100 BİNE YAKIN ÖĞRENCİ YEREL YERLEŞTİRME SONUCUNDA YERLEŞEMEMİŞTİR! Yukarıda ifade edilen duruma bir de “Yerleştirme Kılavuzu” aracılığı ile aynı okul türünden en fazla üç tercih yapma sınırı eklendiğinde durum daha da vahimleşmektir. Yerel yerleştirme sonucunda yerleşmeyen öğrenci sayısı 91.687’dir. Ayrıca bu sayının içinde olan öğrencilerin Ortaöğretim Başarı notunun da 90’ ın üzerinde olduğunu vurgulamak gerekir. Yani çok başarılı olduğu halde akademik eğitim veren bir kuruma yerleşmek isteyip yerleşemeyen on binlerce öğrenci vardır. Bu sayıya 4. ve 5. tercihine yerleşen 92.010 öğrenci de eklendiğinde öncelikle tercih ettiği lisede okuma şansını baştan kaybetmiş 183.697 öğrenciden bahsetmek mümkündür. Bunların 21.070 tanesi boş kalan Anadolu liselerine yerleşse dahi geriye 162.627 öğrenci kalmaktadır.

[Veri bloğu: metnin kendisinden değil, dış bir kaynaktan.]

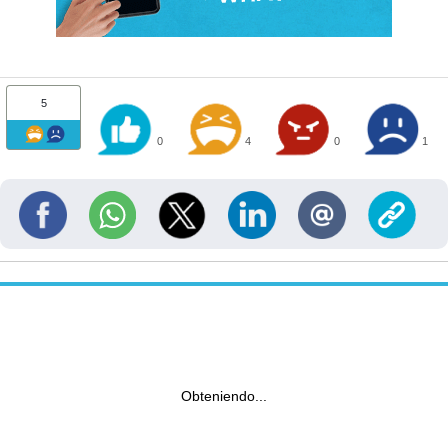
5
0
4
0
1
Obteniendo...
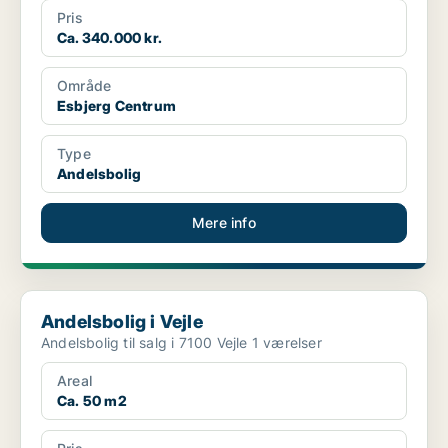
Pris
Ca. 340.000 kr.
Område
Esbjerg Centrum
Type
Andelsbolig
Mere info
Andelsbolig i Vejle
Andelsbolig i Vejle
Andelsbolig til salg i 7100 Vejle 1 værelser
Areal
Ca. 50 m2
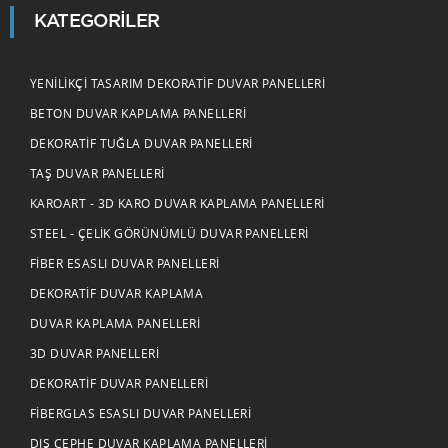
KATEGORILER
YENILIKÇI TASARIM DEKORATIF DUVAR PANELLERI
BETON DUVAR KAPLAMA PANELLERI
DEKORATIF TUĞLA DUVAR PANELLERI
TAŞ DUVAR PANELLERI
KAROART - 3D KARO DUVAR KAPLAMA PANELLERI
STEEL - ÇELIK GÖRÜNÜMLÜ DUVAR PANELLERI
FIBER ESASLI DUVAR PANELLERI
DEKORATIF DUVAR KAPLAMA
DUVAR KAPLAMA PANELLERI
3D DUVAR PANELLERI
DEKORATIF DUVAR PANELLERI
FIBERGLAS ESASLI DUVAR PANELLERI
DIŞ CEPHE DUVAR KAPLAMA PANELLERI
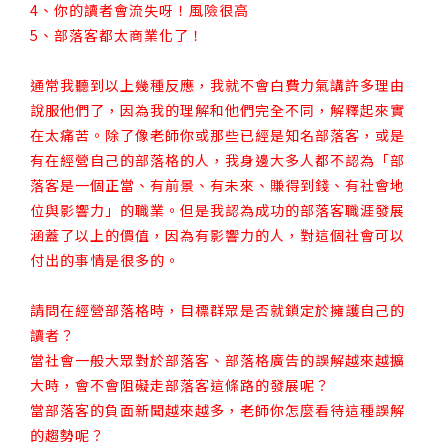
4、你的讀者會流失呀！風險很高
5、部落客都太商業化了！
通常我聽到以上幾種反應，我就不會白費力氣講許多理由
說服他們了，因為我的理解和他們完全不同，解釋起來實
在太痛苦。除了像老師你或那些已經是知名部落客，或是
有在經營自己的部落格的人，我身邊大多人都不認為「部
落客是一個正當、有前景、有未來、賺得到錢、有社會地
位與影響力」的職業。但是我認為成功的部落客職涯發展
涵蓋了以上的價值，因為有影響力的人，對這個社會可以
付出的事情是很多的。
請問在經營部落格時，目標群眾是否就鎖定於擁護自己的
讀者？
當社會一般大眾對於部落客、部落格廣告的誤解越來越擴
大時，會不會阻礙走部落客這條路的發展呢？
當部落客的負面新聞越來越多，老師你怎麼看待這種誤解
的趨勢呢？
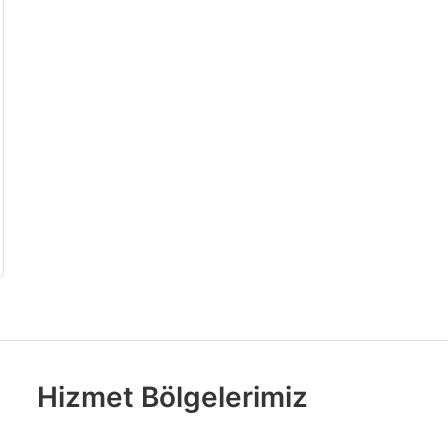
Hizmet Bölgelerimiz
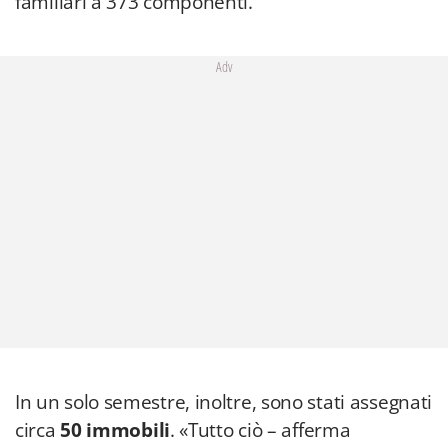
familiari a 373 componenti.
Adv
In un solo semestre, inoltre, sono stati assegnati
circa
50 immobili
. «Tutto ciò – afferma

Öncelikle hiç yerleşemeyen 91.687 öğrenci “Nakil ve Yerleştirme Komisyonu” tarafından, tercihleri dahi alınmadan boş kontenjanlara yerleştirilecektir. Öğrencilerin iradesini yok sayarak yapılacak olan bu yerleştirme çocuk haklarına da insan haklarına da aykırıdır.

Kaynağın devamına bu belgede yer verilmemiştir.